The soluble protein knowledge base could provide a rich source of information for membrane proteins as soluble proteins have generally been studied more extensively. Consistent with this history, only 26% of membrane protein domains that we found to align to soluble domains have annotated biochemical functions (109 of 414 proteins). In contrast, 72% (13,044 of 17,972 proteins) of soluble proteins that share domain structure with membrane proteins have domain annotation in the aligned regions (Figure 4C).

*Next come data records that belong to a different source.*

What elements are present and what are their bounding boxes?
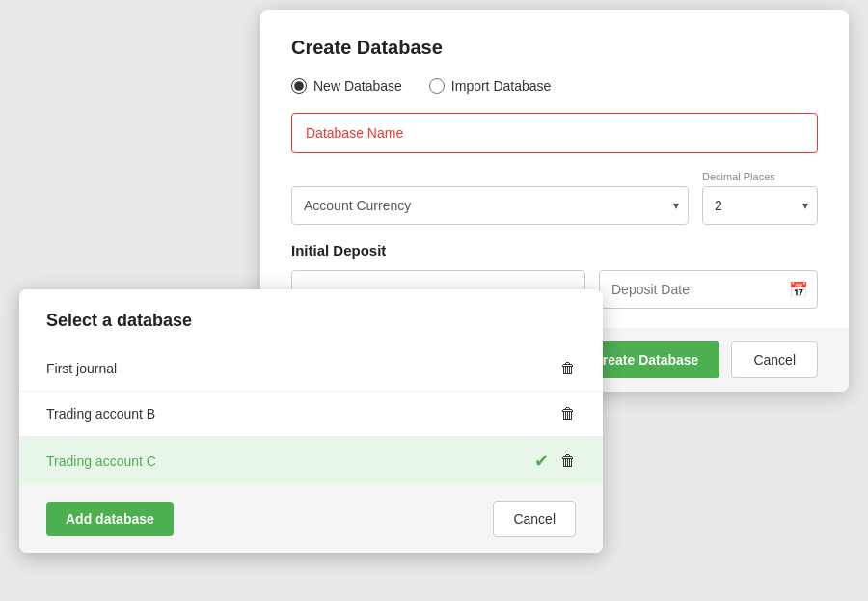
db-item-name: Trading account C <box>46 453 156 469</box>
db-item-actions: ✔ 🗑 <box>534 451 576 472</box>
select-db-footer: Add database Cancel <box>19 485 603 553</box>
delete-db-icon[interactable]: 🗑 <box>560 405 576 423</box>
db-item-actions: 🗑 <box>560 360 576 377</box>
list-item[interactable]: Trading account C ✔ 🗑 <box>19 437 603 485</box>
database-list: First journal 🗑 Trading account B 🗑 Trad… <box>19 346 603 485</box>
new-database-radio[interactable] <box>291 78 307 94</box>
cancel-create-button[interactable]: Cancel <box>731 341 818 378</box>
db-item-name: First journal <box>46 361 117 376</box>
decimal-places-select[interactable]: 2 3 4 <box>702 186 818 225</box>
delete-db-icon[interactable]: 🗑 <box>560 360 576 377</box>
cancel-select-button[interactable]: Cancel <box>493 501 576 537</box>
list-item[interactable]: Trading account B 🗑 <box>19 392 603 437</box>
db-item-actions: 🗑 <box>560 405 576 423</box>
delete-db-icon[interactable]: 🗑 <box>560 452 576 470</box>
add-database-button[interactable]: Add database <box>46 502 174 536</box>
account-currency-select[interactable]: Account Currency <box>291 186 689 225</box>
select-database-dialog: Select a database First journal 🗑 Tradin… <box>19 289 603 553</box>
select-db-title: Select a database <box>19 289 603 346</box>
new-database-label: New Database <box>313 78 402 94</box>
currency-decimal-row: Account Currency ▾ Decimal Places 2 3 4 … <box>291 171 818 225</box>
deposit-date-wrapper: 📅 <box>599 270 818 309</box>
database-name-input[interactable] <box>291 113 818 153</box>
list-item[interactable]: First journal 🗑 <box>19 346 603 392</box>
decimal-places-label: Decimal Places <box>702 171 818 182</box>
database-type-radio-group: New Database Import Database <box>291 78 818 94</box>
import-database-option[interactable]: Import Database <box>429 78 552 94</box>
currency-select-wrapper: Account Currency ▾ <box>291 186 689 225</box>
import-database-label: Import Database <box>451 78 552 94</box>
create-db-title: Create Database <box>291 37 818 59</box>
initial-deposit-label: Initial Deposit <box>291 242 818 259</box>
new-database-option[interactable]: New Database <box>291 78 402 94</box>
db-item-name: Trading account B <box>46 406 155 422</box>
import-database-radio[interactable] <box>429 78 445 94</box>
decimal-places-group: Decimal Places 2 3 4 ▾ <box>702 171 818 225</box>
deposit-date-input[interactable] <box>599 270 818 309</box>
decimal-select-wrapper: 2 3 4 ▾ <box>702 186 818 225</box>
active-db-check-icon: ✔ <box>534 451 549 472</box>
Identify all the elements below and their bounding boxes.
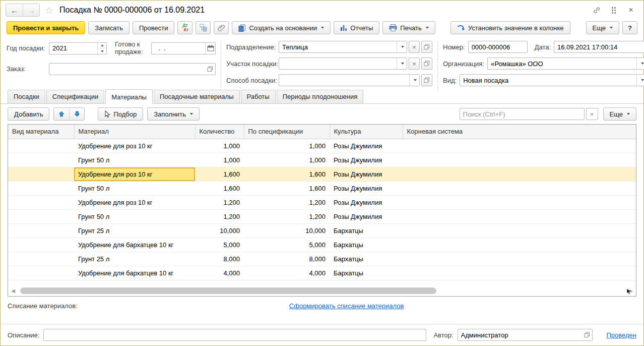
planting-plot-open-button[interactable] <box>421 57 432 70</box>
ready-for-sale-input[interactable] <box>152 43 205 54</box>
table-more-button[interactable]: Еще <box>603 107 636 121</box>
favorite-star-icon[interactable]: ☆ <box>45 5 53 16</box>
cell-material[interactable]: Грунт 25 л <box>74 252 195 266</box>
close-button[interactable]: × <box>624 4 637 16</box>
back-button[interactable]: ← <box>6 4 23 16</box>
cell-spec[interactable]: 1,000 <box>244 139 330 153</box>
cell-qty[interactable]: 10,000 <box>195 223 244 238</box>
table-row[interactable]: Удобрение для роз 10 кг1,0001,000Розы Дж… <box>8 139 636 153</box>
cell-spec[interactable]: 1,600 <box>244 181 330 195</box>
more-menu-button[interactable] <box>607 4 620 16</box>
kind-dropdown-button[interactable] <box>636 75 644 86</box>
cell-root[interactable] <box>403 223 636 238</box>
column-header[interactable]: По спецификации <box>244 125 330 139</box>
kind-input[interactable] <box>460 75 636 86</box>
scrollbar-track[interactable] <box>16 287 628 294</box>
move-row-down-button[interactable] <box>69 108 84 120</box>
department-input[interactable] <box>279 41 397 52</box>
date-input[interactable] <box>554 41 644 52</box>
post-and-close-button[interactable]: Провести и закрыть <box>7 21 85 34</box>
cell-kind[interactable] <box>8 139 74 153</box>
cell-spec[interactable]: 1,200 <box>244 209 330 223</box>
cell-culture[interactable]: Розы Джумилия <box>330 209 403 223</box>
cell-spec[interactable]: 4,000 <box>244 266 330 280</box>
cell-kind[interactable] <box>8 195 74 209</box>
cell-culture[interactable]: Розы Джумилия <box>330 181 403 195</box>
column-header[interactable]: Материал <box>74 125 195 139</box>
cell-kind[interactable] <box>8 223 74 238</box>
cell-material[interactable]: Удобрение для роз 10 кг <box>74 195 195 209</box>
cell-kind[interactable] <box>8 167 74 181</box>
cell-material[interactable]: Удобрение для роз 10 кг <box>74 167 195 181</box>
save-button[interactable]: Записать <box>88 21 130 34</box>
cell-culture[interactable]: Бархатцы <box>330 223 403 238</box>
table-row[interactable]: Удобрение для роз 10 кг1,2001,200Розы Дж… <box>8 195 636 209</box>
organization-input[interactable] <box>488 58 636 69</box>
cell-root[interactable] <box>403 139 636 153</box>
document-structure-button[interactable] <box>196 21 211 34</box>
author-open-button[interactable] <box>582 329 592 340</box>
cell-material[interactable]: Удобрение для роз 10 кг <box>74 139 195 153</box>
organization-dropdown-button[interactable] <box>636 58 644 69</box>
table-row[interactable]: Грунт 50 л1,0001,000Розы Джумилия <box>8 153 636 167</box>
create-based-on-button[interactable]: Создать на основании <box>232 21 331 34</box>
tab-1[interactable]: Спецификации <box>46 90 105 103</box>
generate-writeoff-link[interactable]: Сформировать списание материалов <box>289 302 404 310</box>
cell-qty[interactable]: 1,200 <box>195 195 244 209</box>
cell-spec[interactable]: 5,000 <box>244 238 330 252</box>
cell-root[interactable] <box>403 238 636 252</box>
cell-culture[interactable]: Розы Джумилия <box>330 153 403 167</box>
cell-qty[interactable]: 8,000 <box>195 252 244 266</box>
cell-material[interactable]: Грунт 50 л <box>74 153 195 167</box>
order-input[interactable] <box>49 64 205 75</box>
cell-culture[interactable]: Розы Джумилия <box>330 139 403 153</box>
column-header[interactable]: Корневая система <box>403 125 636 139</box>
calendar-button[interactable] <box>205 43 215 54</box>
tab-0[interactable]: Посадки <box>8 90 45 103</box>
department-dropdown-button[interactable] <box>397 41 407 52</box>
cell-qty[interactable]: 5,000 <box>195 238 244 252</box>
cell-qty[interactable]: 1,000 <box>195 153 244 167</box>
column-header[interactable]: Количество <box>195 125 244 139</box>
cell-root[interactable] <box>403 167 636 181</box>
column-header[interactable]: Культура <box>330 125 403 139</box>
cell-kind[interactable] <box>8 252 74 266</box>
planting-method-dropdown-button[interactable] <box>409 75 419 86</box>
cell-material[interactable]: Удобрение для бархатцев 10 кг <box>74 238 195 252</box>
cell-kind[interactable] <box>8 181 74 195</box>
author-input[interactable] <box>458 329 582 340</box>
tab-2[interactable]: Материалы <box>105 89 153 104</box>
cell-root[interactable] <box>403 266 636 280</box>
toolbar-more-button[interactable]: Еще <box>586 21 619 34</box>
tab-5[interactable]: Периоды плодоношения <box>277 90 364 103</box>
scrollbar-thumb[interactable] <box>20 287 436 294</box>
table-row[interactable]: Грунт 25 л8,0008,000Бархатцы <box>8 252 636 266</box>
table-row[interactable]: Удобрение для бархатцев 10 кг4,0004,000Б… <box>8 266 636 280</box>
cell-culture[interactable]: Бархатцы <box>330 266 403 280</box>
horizontal-scrollbar[interactable]: ◀ ▶ <box>8 285 636 296</box>
cell-material[interactable]: Грунт 50 л <box>74 181 195 195</box>
set-column-value-button[interactable]: Установить значение в колонке <box>450 21 570 34</box>
cell-culture[interactable]: Бархатцы <box>330 252 403 266</box>
cell-material[interactable]: Грунт 25 л <box>74 223 195 238</box>
planting-method-input[interactable] <box>279 75 409 86</box>
table-row[interactable]: Грунт 50 л1,6001,600Розы Джумилия <box>8 181 636 195</box>
cell-qty[interactable]: 1,000 <box>195 139 244 153</box>
attachments-button[interactable] <box>214 21 229 34</box>
year-spinner[interactable] <box>97 43 106 54</box>
search-input[interactable] <box>460 108 584 120</box>
reports-button[interactable]: Отчеты <box>334 21 379 34</box>
cell-root[interactable] <box>403 153 636 167</box>
cell-culture[interactable]: Розы Джумилия <box>330 195 403 209</box>
planting-plot-dropdown-button[interactable] <box>397 58 407 69</box>
table-row[interactable]: Удобрение для роз 10 кг1,6001,600Розы Дж… <box>8 167 636 181</box>
pick-button[interactable]: Подбор <box>98 107 143 121</box>
cell-culture[interactable]: Бархатцы <box>330 238 403 252</box>
help-button[interactable]: ? <box>622 21 637 34</box>
column-header[interactable]: Вид материала <box>8 125 74 139</box>
cell-kind[interactable] <box>8 209 74 223</box>
cell-spec[interactable]: 1,200 <box>244 195 330 209</box>
tab-4[interactable]: Работы <box>241 90 276 103</box>
dr-cr-register-button[interactable]: ДтКт <box>177 21 192 34</box>
cell-spec[interactable]: 1,000 <box>244 153 330 167</box>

A common structure does not always imply a common function, however, so we examined the degree to which functional annotations might be transferrable from soluble proteins to membrane protein extracellular domains. To test the possibility of functional overlaps, we asked whether residues known to be critical for function were conserved in the structurally aligned pairs. For proteins with catalytic residues defined in the Catalytic Site Atlas (CSA) database [15] we found that 56% (114 of 211 proteins) of aligned structures share identical functional residues (Figure 5A). For example, the functional residues of bovine heart phosphotyrosyl phosphatase (soluble protein) are found to be conserved in envelope structure-factor (membrane protein), although their sequence identity is only 4.7% over 116 residues (Figure 5B). Bovine heart phosphotyrosyl phosphatase has a tyrosine phosphatase domain with the catalytic site residues, Cys12 and Cys17. Envelope structure-factor currently has no domain annotation, but the conserved catalytic sites as well as the aligned domain structures suggest that they may share a general biochemical function. Also, Penicillin-binding protein (membrane protein) and Oxa-10 β-lactamase (soluble protein) share identical functional residues although they only share 13.2% overall sequence identity over 218 residues (Figure 5C). Both apparently interact with β-lactam antibiotics. These results suggest that structure-guided alignments between membrane and soluble proteins can be useful for inferring unknown functions of extra-membrane domains.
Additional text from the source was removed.